Let's look at Pascal VOC now.

In [None]:
pascal_voc_ds = torchvision.datasets.VOCDetection(root='../data/', download=False)

In [None]:
num = torch.randint(low=0, high=len(pascal_voc_ds), size=(1, )).item()
print(num)

In [None]:
image, target = pascal_voc_ds[num]

In [None]:
pp.pprint(target)

In [None]:
pp.pprint(target['annotation'])

In [None]:
fig, ax = plt.subplots()

# Display the image
ax.imshow(image)

annotations = target['annotation']['object']

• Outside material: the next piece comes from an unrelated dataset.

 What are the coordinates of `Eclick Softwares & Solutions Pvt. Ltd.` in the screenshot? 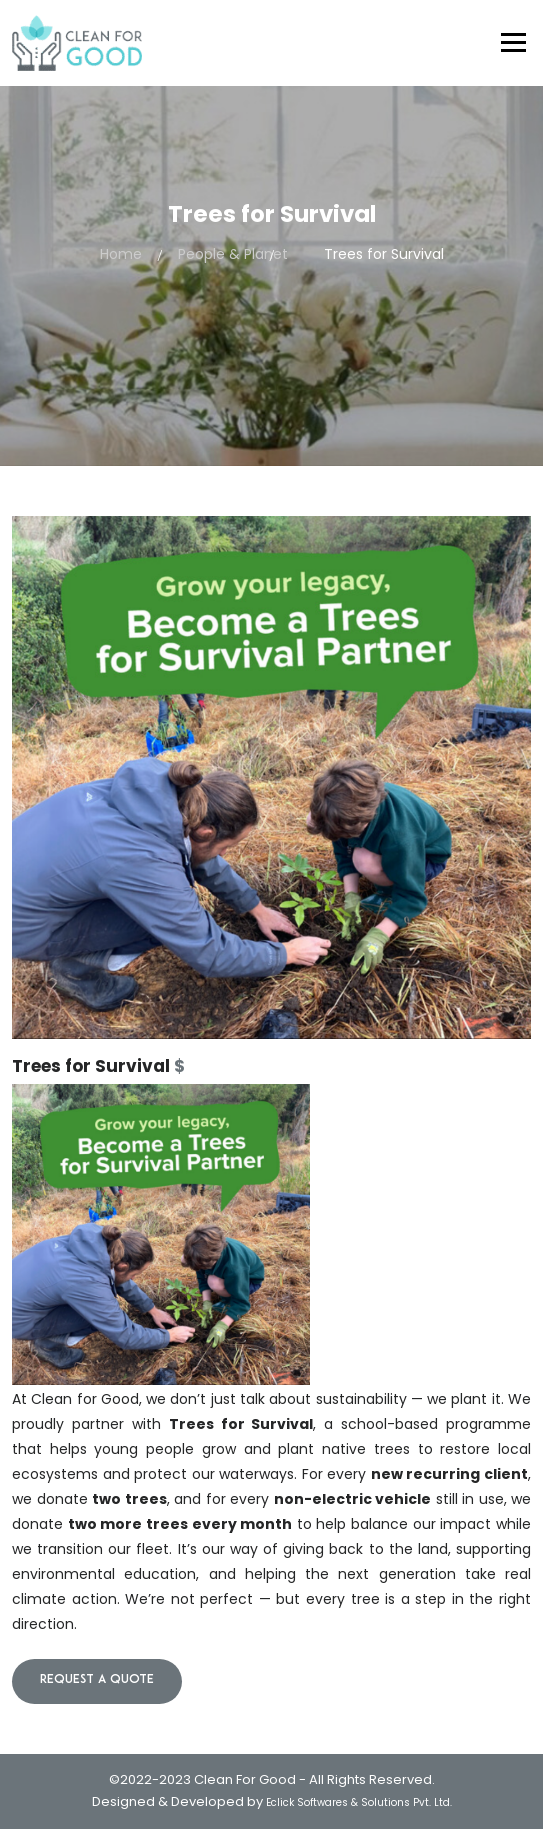 It's located at (359, 1802).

# Create a Rectangle patch
rect = []
for t in annotations:
    rectangle = t['bndbox']
    xmin = int(rectangle['xmin'])
    ymin = int(rectangle['ymin'])
    xmax = int(rectangle['xmax'])
    ymax = int(rectangle['ymax'])
    x = xmin
    y = ymin
    w = xmax - xmin
    h = ymax - ymin
    obj=t['name']
    rect.append((x, y, w, h, obj))

# Add the patch to the Axes
for r in rect:
    x, y, w, h = r[:4]

    ax.add_patch(
        patches.Rectangle((x, y), w, h, linewidth=1, edgecolor='r', facecolor='none')
    )
    plt.annotate(r[-1], (x, y), color='green')


plt.show()

We'll examine the COCO dataset

In [None]:
!git clone https://github.com/cocodataset/cocoapi/

In [None]:
coco_ds = torchvision.datasets.CocoDetection(root='../data/val2017/images',
                                             annFile='../data/val2017/annotations/instances_val2017.json')

In [None]:
import json

with open('../data/val2017/annotations/instances_val2017.json', 'r') as f:
    coco_cats = json.load(f)

In [None]:
categories = [0] * 91

for c in coco_cats['categories']:
    categories[c['id']] = c['name']

In [None]:
num = np.random.randint(low=0, high=len(coco_ds))

image, label = coco_ds[num]

In [None]:
fig, ax = plt.subplots(figsize=(10, 20))

# Display the image
ax.imshow(image)

# Create a Rectangle patch
rect = []
for t in label:
    rectangle = t['bbox']
    x, y, w, h = rectangle
    obj = t['category_id']
    rect.append((x, y, w, h, obj))

# Add the patch to the Axes
for r in rect:
    x, y, w, h = r[:4]

    ax.add_patch(
        patches.Rectangle((x, y), w, h, linewidth=1, edgecolor='r', facecolor='none')
    )
    plt.annotate(categories[r[-1]], (x, y), color='green')


plt.show()